“I know, dear, and it did my heart good to know you were thinking of me. I feel so alone, so utterly alone.” Beatrice stopped to control her voice, and Peggy, with loving sympathy, threw her arm about her shoulders.
They made a charming foil sitting side by side on the divan, one so dark in her stately beauty, the other so fair and winsome, their faces seen first in shadow then in light as the fickle wood fire flickered to and fro on the wide hearth.
“There, I did not intend to allude to the terrible happenings. Since the funeral, which was private, I have tried not to let my mind dwell on the tragedy. Otherwise I think I should go mad. I cannot, cannot speak of it even to you, dearest.” Her hands twitched spasmodically, and she bit her lips to hide their trembling. Regaining her composure by a desperate effort, she signed to Wilkins to move the tea table nearer the fire. “Two lumps and lemon, Peggy?”
“Yes, please, and very weak.”
“It was dear of you to come out in this snow storm.”

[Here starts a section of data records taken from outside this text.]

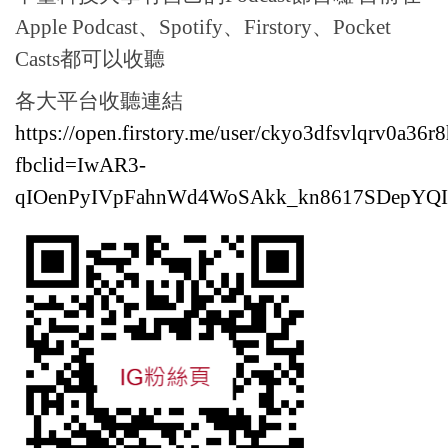
Apple Podcast、Spotify、Firstory、Pocket
Casts都可以收聽
各大平台收聽連結
https://open.firstory.me/user/ckyo3dfsvlqrv0a36r
fbclid=IwAR3-
qIOenPyIVpFahnWd4WoSAkk_kn8617SDepY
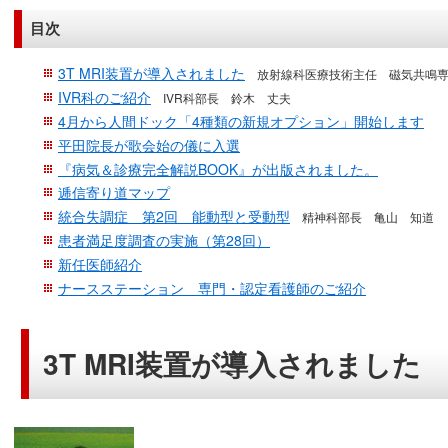
目次
3T MRI装置が導入されました
放射線科医療技術主任 磁気共鳴
IVR科のご紹介
IVR科部長 鈴木 丈夫
4月から人間ドック「4種類の新規オプション」開始します
平田院長が歌会始の儀に入選
『病気＆診療完全解説BOOK』が出版されました。
逓信寄り道マップ
統合失調症 第2回 能動型と受動型
精神科部長 亀山 知道
患者満足度調査の実施（第28回）
新任医師紹介
ナースステーション 専門・認定看護師のご紹介
3T MRI装置が導入されました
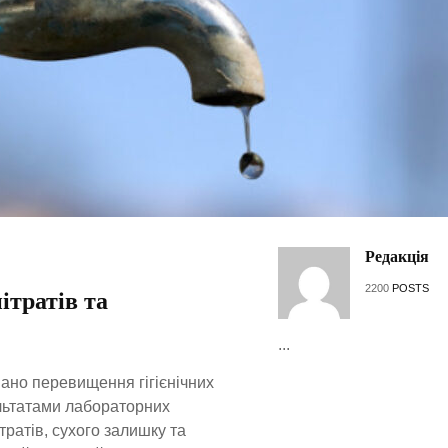
Редакція
2200
POSTS
ітратів та
...
вано перевищення гігієнічних
ультатами лабораторних
ратів, сухого залишку та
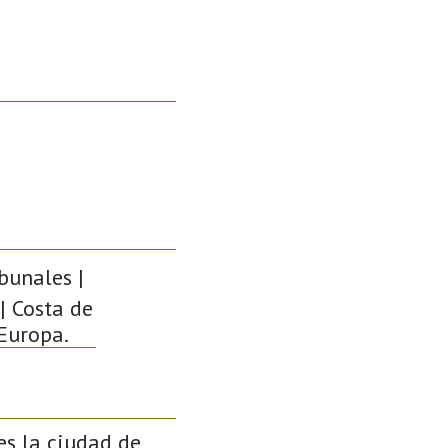
bunales |
 | Costa de
 Europa.
es la ciudad de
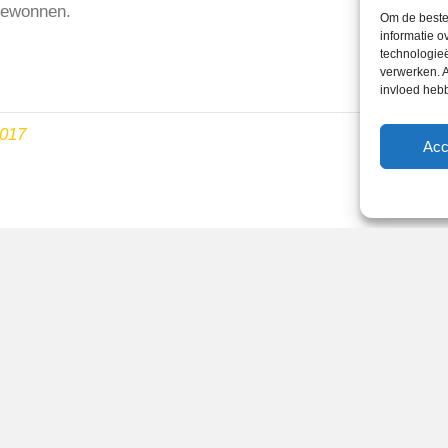
 gewonnen.
Om de beste 
informatie o
technologieë
verwerken. A
invloed heb
2017
Acc
Reglementen
Privacybeleid
Cookiebeleid
XML-Sitemap
Veelgestelde vragen
Belangrijke gegevens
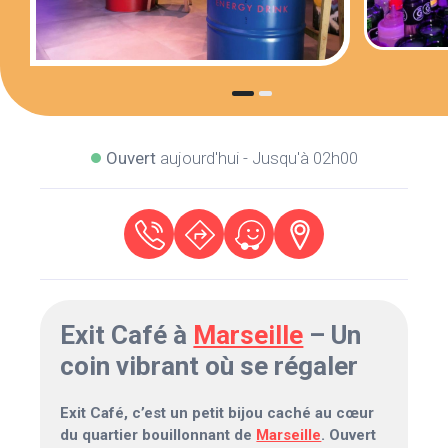
Ouvert
aujourd'hui - Jusqu'à 02h00
Exit Café à
Marseille
– Un
coin vibrant où se régaler
Exit Café, c’est un petit bijou caché au cœur
du quartier bouillonnant de
Marseille
. Ouvert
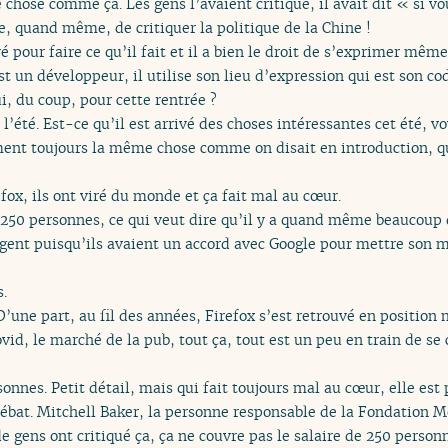
chose comme ça. Les gens l’avaient critiqué, il avait dit « si vo
e, quand même, de critiquer la politique de la Chine !
é pour faire ce qu’il fait et il a bien le droit de s’exprimer même
st un développeur, il utilise son lieu d’expression qui est son c
i, du coup, pour cette rentrée ?
 l’été. Est-ce qu’il est arrivé des choses intéressantes cet été, v
ement toujours la même chose comme on disait en introduction, q
efox, ils ont viré du monde et ça fait mal au cœur.
, 250 personnes, ce qui veut dire qu’il y a quand même beaucoup
rgent puisqu’ils avaient un accord avec Google pour mettre son m
.
D’une part, au fil des années, Firefox s’est retrouvé en position 
vid, le marché de la pub, tout ça, tout est un peu en train de se 
nnes. Petit détail, mais qui fait toujours mal au cœur, elle es
 débat. Mitchell Baker, la personne responsable de la Fondation M
e gens ont critiqué ça, ça ne couvre pas le salaire de 250 perso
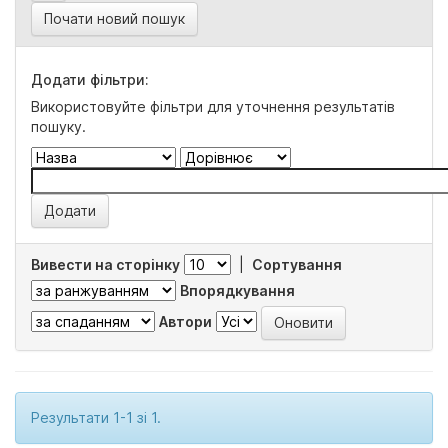
Почати новий пошук
Додати фільтри:
Використовуйте фільтри для уточнення результатів
пошуку.
Вивести на сторінку
|
Сортування
Впорядкування
Автори
Результати 1-1 зі 1.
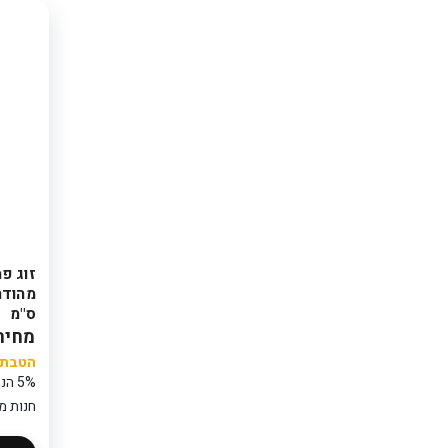
זוג פ
ס"מ
מחיר: 00
הטבת ק
5% הנחה נוספת בקופה
חנות מ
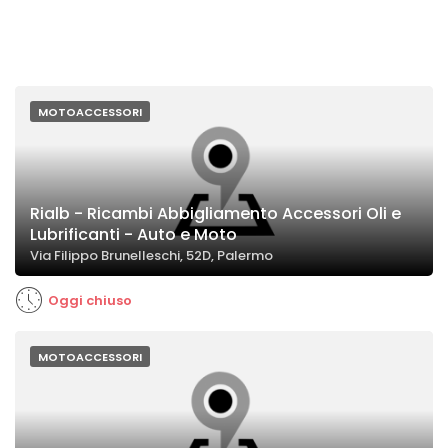
MOTOACCESSORI
Rialb - Ricambi Abbigliamento Accessori Oli e
Lubrificanti - Auto e Moto
Via Filippo Brunelleschi, 52D, Palermo
Oggi chiuso
MOTOACCESSORI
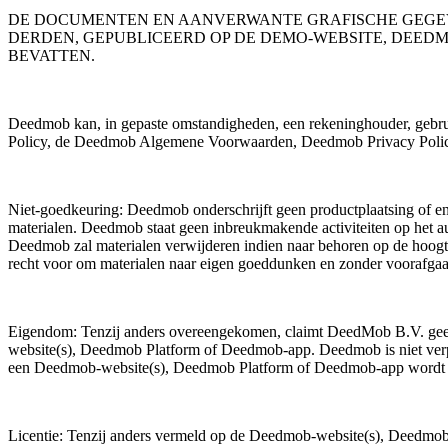
DE DOCUMENTEN EN AANVERWANTE GRAFISCHE GEGEVEN
DERDEN, GEPUBLICEERD OP DE DEMO-WEBSITE, DEE
BEVATTEN.
Deedmob kan, in gepaste omstandigheden, een rekeninghouder, gebru
Policy, de Deedmob Algemene Voorwaarden, Deedmob Privacy Poli
Niet-goedkeuring: Deedmob onderschrijft geen productplaatsing of en
materialen. Deedmob staat geen inbreukmakende activiteiten op het 
Deedmob zal materialen verwijderen indien naar behoren op de hoogt
recht voor om materialen naar eigen goeddunken en zonder voorafgaa
Eigendom: Tenzij anders overeengekomen, claimt DeedMob B.V. geen 
website(s), Deedmob Platform of Deedmob-app. Deedmob is niet verplic
een Deedmob-website(s), Deedmob Platform of Deedmob-app wordt be
Licentie: Tenzij anders vermeld op de Deedmob-website(s), Deedmob 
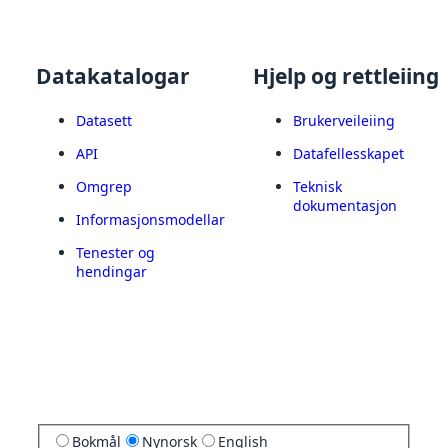
Datakatalogar
Hjelp og rettleiing
Datasett
Brukerveileiing
API
Datafellesskapet
Omgrep
Teknisk
dokumentasjon
Informasjonsmodellar
Tenester og
hendingar
Bokmål
Nynorsk
English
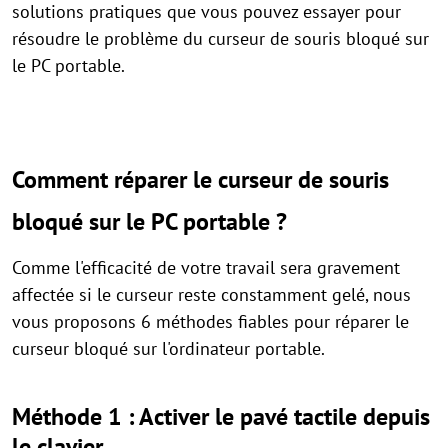
solutions pratiques que vous pouvez essayer pour
résoudre le problème du curseur de souris bloqué sur
le PC portable.
Comment réparer le curseur de souris
bloqué sur le PC portable ?
Comme l'efficacité de votre travail sera gravement
affectée si le curseur reste constamment gelé, nous
vous proposons 6 méthodes fiables pour réparer le
curseur bloqué sur l'ordinateur portable.
Méthode 1 : Activer le pavé tactile depuis
le clavier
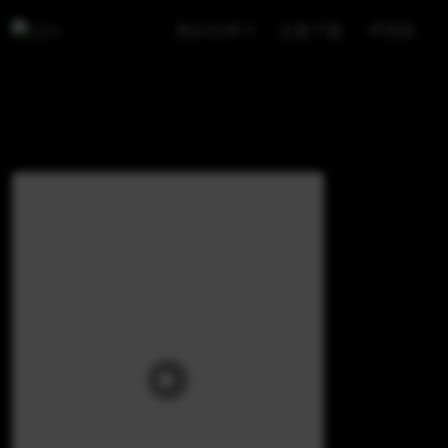
美jio分类
合集下载
求资源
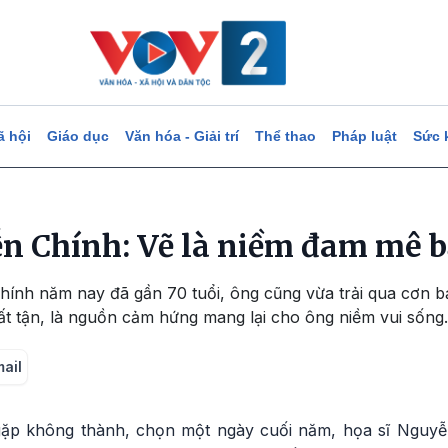
ã hội
Giáo dục
Văn hóa - Giải trí
Thể thao
Pháp luật
Sức 
n Chính: Vẽ là niềm đam mê b
hính năm nay đã gần 70 tuổi, ông cũng vừa trải qua cơn 
t tận, là nguồn cảm hứng mang lại cho ông niềm vui sống.
mail
gặp không thành, chọn một ngày cuối năm, họa sĩ Nguy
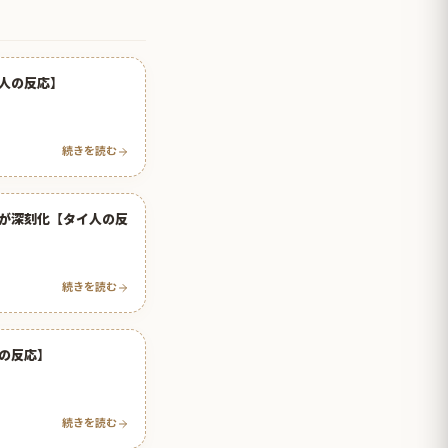
人の反応】
続きを読む
が深刻化【タイ人の反
続きを読む
の反応】
続きを読む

“Puf! I don’t care that for a storm.” Peggy snapped her fingers derisively. “I had been in all day and was longing for fresh air when you telephoned me. And the walk up here did me no end of good. I always eat too much at Granny’s lunches.”
“Tell me who were there?”
“Oh! just the Topic Club. One of the members gave out at the eleventh hour, and Granny asked me to take her place.”
“It must have been interesting,” ejaculated Beatrice.
The Topic Club, composed of eleven witty women, was a time-honored institution in the Capital. It met once a month at the different members’ houses. Each hostess was always allowed to ask one of her friends to make the twelfth guest, an invitation eagerly sought for. The topic to be discussed was written on the back of the place cards.